Activating and driving a policy¶

Two calls drive every policy: SetPolicyActive and SetFloat. The slot ID comes from the PolicyIds enum the editor generates; the command ID comes from a matching command enum (for example WalkerCommands.SetVx, SetVy, SetYawRate).

using Hazel;

public class WalkerDriver : Entity
{
    private RobotControllerComponent? m_Rcc;
    private RobotController           m_Robot;   // typed wrapper, implicit from m_Rcc

    protected override void OnCreate()
    {
        m_Rcc = GetComponent<RobotControllerComponent>();
        if (m_Rcc is null)
            return;
        m_Robot = m_Rcc;

        m_Robot.SetPolicyActive(PolicyIds.Walker, true);
    }

    protected override void OnUpdate(float ts)
    {
        if (m_Rcc is null)
            return;

        m_Robot.SetFloat(PolicyIds.Walker, WalkerCommands.SetVx,      0.5f);  // m/s
        m_Robot.SetFloat(PolicyIds.Walker, WalkerCommands.SetVy,      0.0f);  // m/s
        m_Robot.SetFloat(PolicyIds.Walker, WalkerCommands.SetYawRate, 0.0f);  // rad/s
    }
}

RobotController is a thin wrapper struct that adds enum-typed overloads of the policy commands and converts implicitly from RobotControllerComponent, so caching it alongside m_Rcc keeps every policy call site readable.

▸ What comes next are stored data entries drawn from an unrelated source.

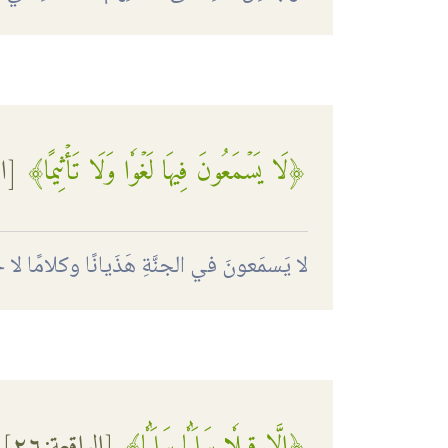
﴿لَا يَسۡمَعُونَ فِيهَا لَغۡوٗا وَلَا تَأۡثِيمًا﴾
[
ا
لا يَسمَعونَ في الجنَّةِ هَذَيانًا وكلامًا ل
﴿إِلَّا قِيلٗا سَلَٰمٗا سَلَٰمٗا﴾
[
الواقعة
:٢٦]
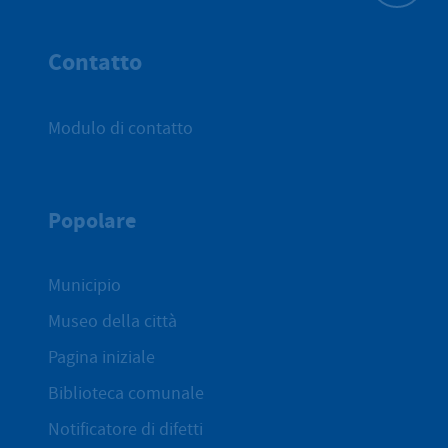
All'inizio 
Contatto
Modulo di contatto
Popolare
Municipio
Museo della città
Pagina iniziale
Biblioteca comunale
Notificatore di difetti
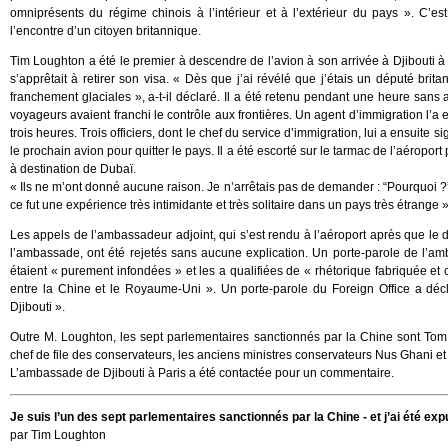
omniprésents du régime chinois à l’intérieur et à l’extérieur du pays ». C’e
l’encontre d’un citoyen britannique.
Tim Loughton a été le premier à descendre de l’avion à son arrivée à Djibouti 
s’apprêtait à retirer son visa. « Dès que j’ai révélé que j’étais un député bri
franchement glaciales », a-t-il déclaré. Il a été retenu pendant une heure sans 
voyageurs avaient franchi le contrôle aux frontières. Un agent d’immigration l’a 
trois heures. Trois officiers, dont le chef du service d’immigration, lui a ensuite sig
le prochain avion pour quitter le pays. Il a été escorté sur le tarmac de l’aéropo
à destination de Dubaï.
« Ils ne m’ont donné aucune raison. Je n’arrêtais pas de demander : “Pourquoi ?” 
ce fut une expérience très intimidante et très solitaire dans un pays très étrange »
Les appels de l’ambassadeur adjoint, qui s’est rendu à l’aéroport après que le 
l’ambassade, ont été rejetés sans aucune explication. Un porte-parole de l’a
étaient « purement infondées » et les a qualifiées de « rhétorique fabriquée et 
entre la Chine et le Royaume-Uni ». Un porte-parole du Foreign Office a déc
Djibouti ».
Outre M. Loughton, les sept parlementaires sanctionnés par la Chine sont Tom T
chef de file des conservateurs, les anciens ministres conservateurs Nus Ghani et
L’ambassade de Djibouti à Paris a été contactée pour un commentaire.
Je suis l’un des sept parlementaires sanctionnés par la Chine - et j’ai été exp
par Tim Loughton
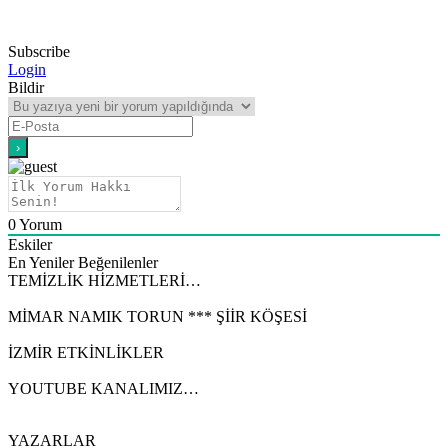
Subscribe
Login
Bildir
0
Yorum
Eskiler
En Yeniler
Beğenilenler
TEMİZLİK HİZMETLERİ…
MİMAR NAMIK TORUN *** ŞİİR KÖŞESİ
İZMİR ETKİNLİKLER
YOUTUBE KANALIMIZ…
YAZARLAR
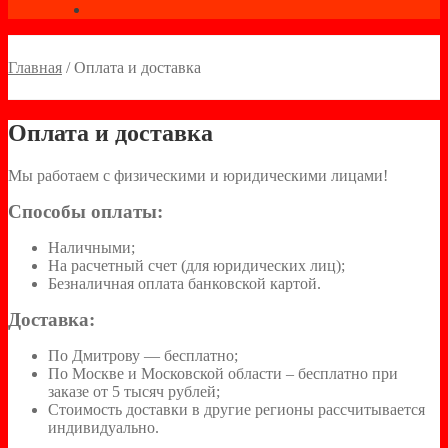
Главная
/
Оплата и доставка
Оплата и доставка
Мы работаем с физическими и юридическими лицами!
Способы оплаты:
Наличными;
На расчетный счет (для юридических лиц);
Безналичная оплата банковской картой.
Доставка:
По Дмитрову — бесплатно;
По Москве и Московской области – бесплатно при
заказе от 5 тысяч рублей;
Стоимость доставки в другие регионы рассчитывается
индивидуально.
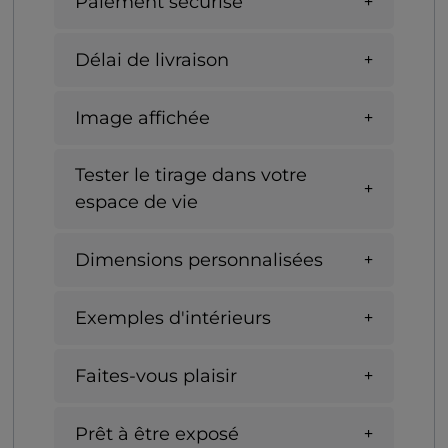
Paiement sécurisé
Délai de livraison
Image affichée
Tester le tirage dans votre
espace de vie
Dimensions personnalisées
Exemples d'intérieurs
Faites-vous plaisir
Prêt à être exposé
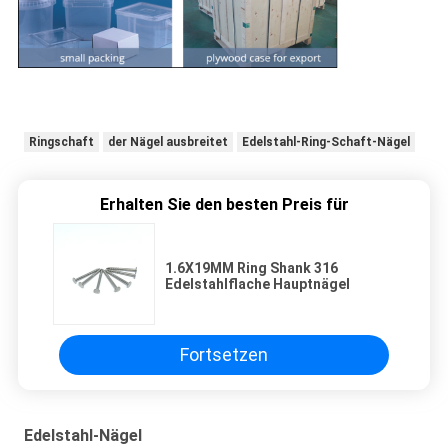
Ringschaft
der Nägel ausbreitet
Edelstahl-Ring-Schaft-Nägel
Erhalten Sie den besten Preis für
1.6X19MM Ring Shank 316
Edelstahlflache Hauptnägel
Fortsetzen
Edelstahl-Nägel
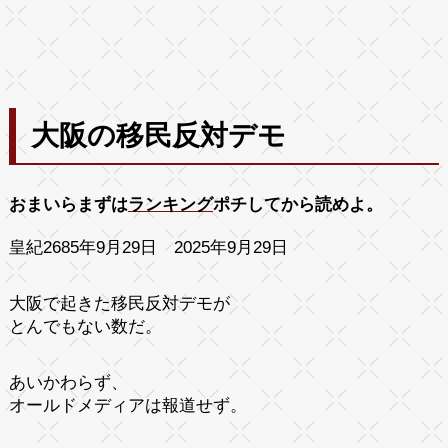
大阪の移民反対デモ
おまいらまずは
ランキング
ポチしてから読めよ。
皇紀2685年9月29日 2025年9月29日
大阪で起きた移民反対デモが
とんでもない数だ。
あいかわらず、
オールドメディアは報道せず。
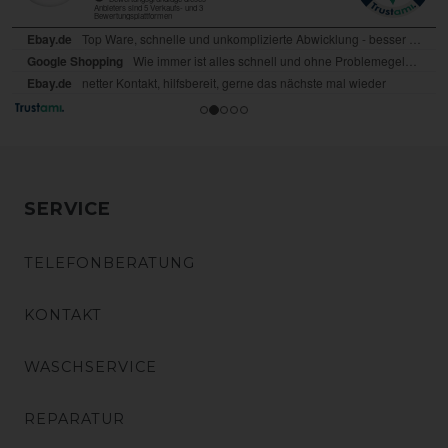
SERVICE
TELEFONBERATUNG
KONTAKT
WASCHSERVICE
REPARATUR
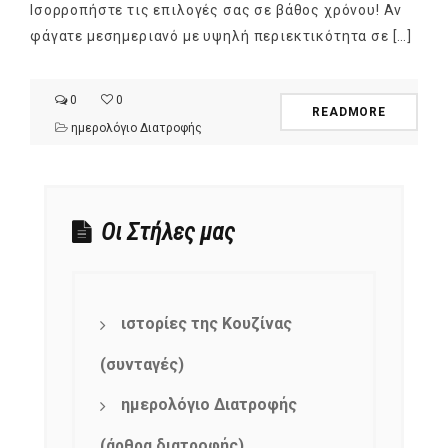
Ισορροπήστε τις επιλογές σας σε βάθος χρόνου! Αν
φάγατε μεσημεριανό με υψηλή περιεκτικότητα σε […]
0
0
READMORE
ημερολόγιο Διατροφής
Οι Στήλες μας
ιστορίες της Κουζίνας
(συνταγές)
ημερολόγιο Διατροφής
(άρθρα διατροφής)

The component still exposes the raw uint form m_Rcc.SetFloat(slotId, commandId, value) for code that hasn't picked up the generated enums yet, and it remains the entry point for motion-graph inputs and policy setup further down this page.

Switching between policies¶

A robot can carry several trained policies and swap between them. The walker handles gait; the rotator is trained to turn cleanly in place from a standstill, which the walker is not. A turn-to-face routine has to bring the body to a halt with the walker, hand control to the rotator, wait until the heading is aligned, damp residual rotation, then hand control back. It cannot collapse to a single-frame swap, because SetPolicyActive(slotId, false) only flips a flag and reaps the slot's policy runtime: it does not clear the body's velocity in the underlying physics state, and the engine carries no observation history that an incoming policy could replay. If the rotator activates while the body still has forward velocity, its first observation falls outside the standstill distribution it was trained on and it stumbles. The walker has to physically decelerate the body across several ticks before the swap happens.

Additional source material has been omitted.